"These girls are broken, and they need to be loved back together," Nadine, 26, said.
"They need nurturing, and someone to believe in them and not give up on them.
"I wanted to love them with a mother's love."
Nadine, a committed Christian, said she has dreamed of working with youth from a young age.
She first became inspired at age 14, attending a youth conference and listening to a seminar from US pastor Matthew Barnett, who founded The Dream Center, a church known for its outreaches to impoverished communities in Los Angeles.
"I felt I was called to start something in my own town," Nadine said.
In 2011, she decided to make the dream a reality, following a spate of youth suicides in Wairarapa.
"It broke my heart. I woke up one morning feeling so angry.
"I thought 'someone needs to start something'.
"I felt compassion for these young people, and knew I had to act on it, rather than just feeling for them."
Later that year, friends alerted her to a rental property in Masterton south, which she moved into and spent several months setting up as a refuge for youth.
In January 2012, Nadine's Young 'mum' gives broken girls hope
first young client moved into the house -- and was soon followed by a flurry of referrals from CYF and the Open Home Foundation.
Nadine said she has met a wide variety of young women, many of whom have come from 'broken families', been abandoned by parents, or passed around several foster homes.
Others had attempted suicide, abused alcohol and drugs, were in trouble for destructive behaviour -- and one had even been rescued from a brothel.

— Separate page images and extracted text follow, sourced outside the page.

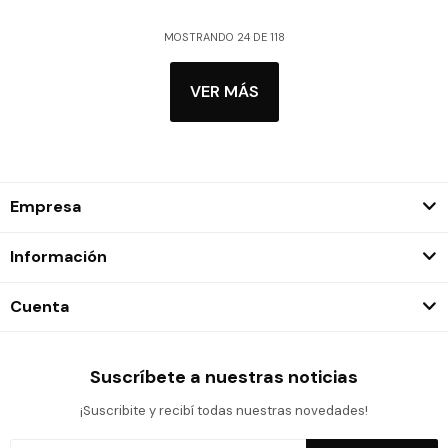
MOSTRANDO
24
DE
118
VER MÁS
Empresa
Información
Cuenta
Suscríbete a nuestras noticias
¡Suscribite y recibí todas nuestras novedades!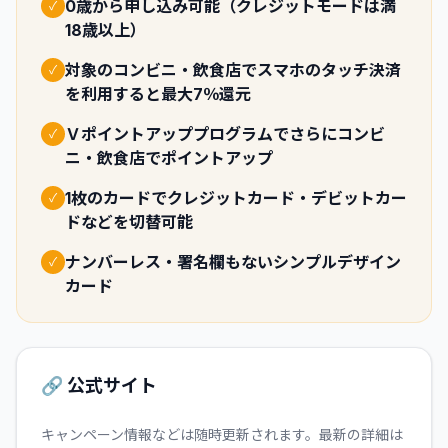
0歳から申し込み可能（クレジットモードは満
✓
18歳以上）
対象のコンビニ・飲食店でスマホのタッチ決済
✓
を利用すると最大7％還元
Ｖポイントアッププログラムでさらにコンビ
✓
ニ・飲食店でポイントアップ
1枚のカードでクレジットカード・デビットカー
✓
ドなどを切替可能
ナンバーレス・署名欄もないシンプルデザイン
✓
カード
🔗 公式サイト
キャンペーン情報などは随時更新されます。最新の詳細は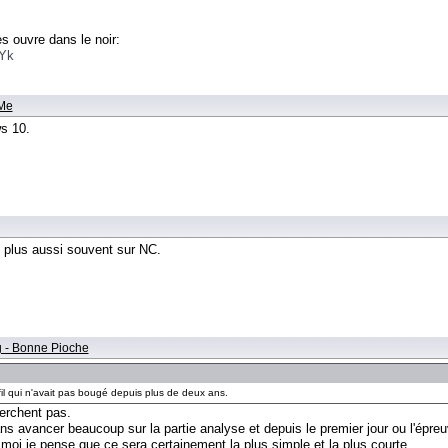
:
 ouvre dans le noir:
3Yk
FMe
s 10.
 plus aussi souvent sur NC.
g - Bonne Pioche
fil qui n'avait pas bougé depuis plus de deux ans.
erchent pas.
s avancer beaucoup sur la partie analyse et depuis le premier jour ou l'épreu
 moi je pense que ce sera certainement la plus simple et la plus courte.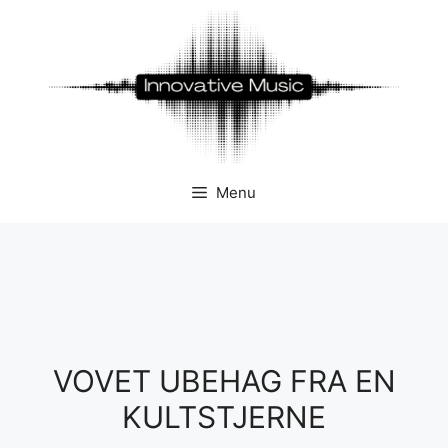
Hop
til
indhold
Menu
VOVET UBEHAG FRA EN
KULTSTJERNE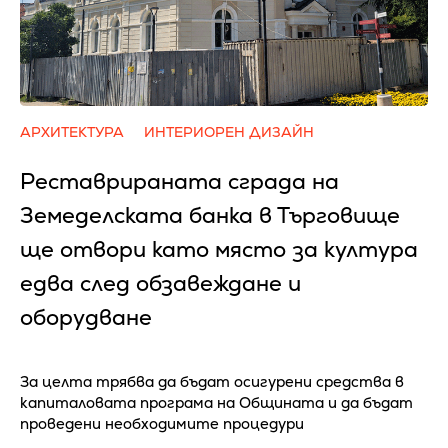
АРХИТЕКТУРА
ИНТЕРИОРЕН ДИЗАЙН
Реставрираната сграда на
Земеделската банка в Търговище
ще отвори като място за култура
едва след обзавеждане и
оборудване
За целта трябва да бъдат осигурени средства в
капиталовата програма на Общината и да бъдат
проведени необходимите процедури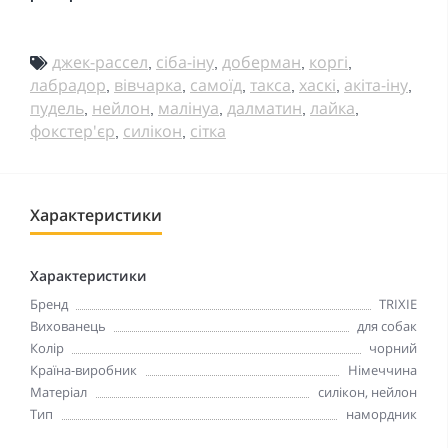
джек-рассел
сіба-іну
доберман
коргі
,
,
,
,
лабрадор
вівчарка
самоїд
такса
хаскі
акіта-іну
,
,
,
,
,
,
пудель
нейлон
малінуа
далматин
лайка
,
,
,
,
,
фокстер'єр
силікон
сітка
,
,
Характеристики
Характеристики
Бренд
TRIXIE
Вихованець
для собак
Колір
чорний
Країна-виробник
Німеччина
Матеріал
силікон, нейлон
Тип
намордник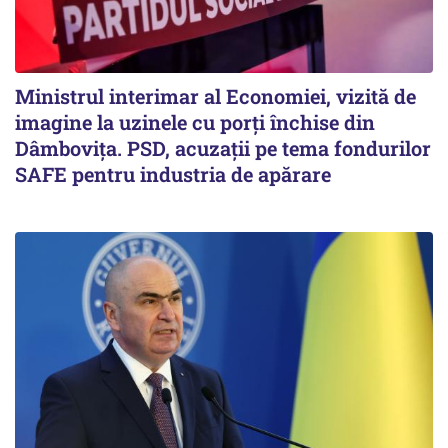
Ministrul interimar al Economiei, vizită de
imagine la uzinele cu porți închise din
Dâmbovița. PSD, acuzații pe tema fondurilor
SAFE pentru industria de apărare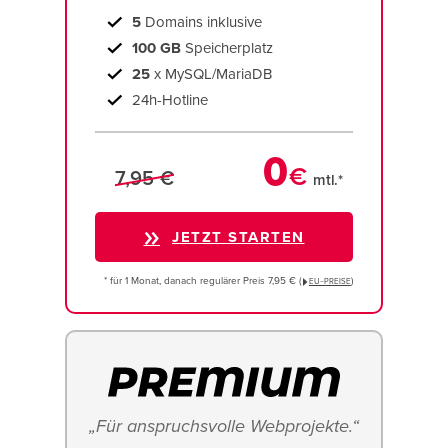
5
Domains inklusive
100 GB
Speicherplatz
25
x MySQL/MariaDB
24h-Hotline
0
€
7,95 €
mtl.*
JETZT STARTEN
* für 1 Monat, danach regulärer Preis 7,95 € (
)
EU−PREISE
„Für anspruchsvolle Webprojekte.“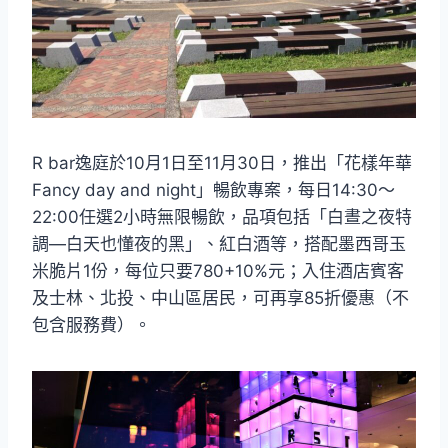
R bar逸庭於10月1日至11月30日，推出「花樣年華
Fancy day and night」暢飲專案，每日14:30～
22:00任選2小時無限暢飲，品項包括「白晝之夜特
調—白天也懂夜的黑」、紅白酒等，搭配墨西哥玉
米脆片1份，每位只要780+10%元；入住酒店賓客
及士林、北投、中山區居民，可再享85折優惠（不
包含服務費）。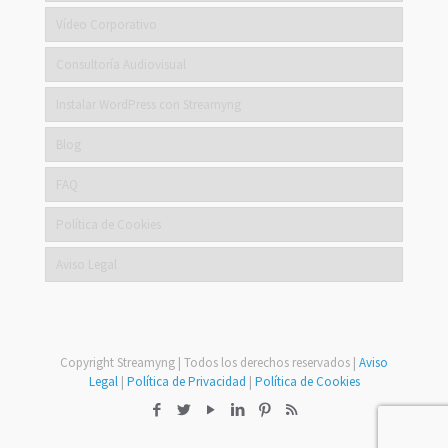
Vídeo Corporativo
Consultoría Audiovisual
Instalar WordPress con Streamyng
Blog
FAQ
Política de Cookies
Aviso Legal
Copyright Streamyng | Todos los derechos reservados |
Aviso
Legal
|
Política de Privacidad
|
Política de Cookies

"Some of them had nowhere else to go," Nadine, who has trained as a foster parent, said.
Some girls proved difficult to reach at first, as they would "act out and try and test the boundaries".
"But I kept taking them back, and I think that spoke to them," she said.
"They had been rejected over again, and they expected me to do the same.
"But I think I proved them wrong".
Nadine said the girls' protective walls would break down when she showed them acts of motherly love.
She has spent hours cooking, running baths, staying up until 3am listening to their stories, helping feed and change babies and offering hugs.
"Affection was so foreign to some of them, and they'd take a while to accept a hug," she said.
"I wanted to show them how a family environment worked, and to do things like eating together around the table.
"I'd take them to a restaurant or to a spa, which some of them had never done.
"You don't have to approach them like a doctor or counsellor -- you just show them love."
Thanks to Nadine's care, several of the girls are thriving and have gone on to study and work, have embraced their own faith and now aspire to work with young people themselves.
Nadine said the house is in a transitional phase -- now that she has moved out of the house after getting married, she is in need of some extra help to keep the facility going.
"But I do want to keep it running it some form," she said.
"There is definitely a need for it -- it's been hard having to turn girls away when we've been full."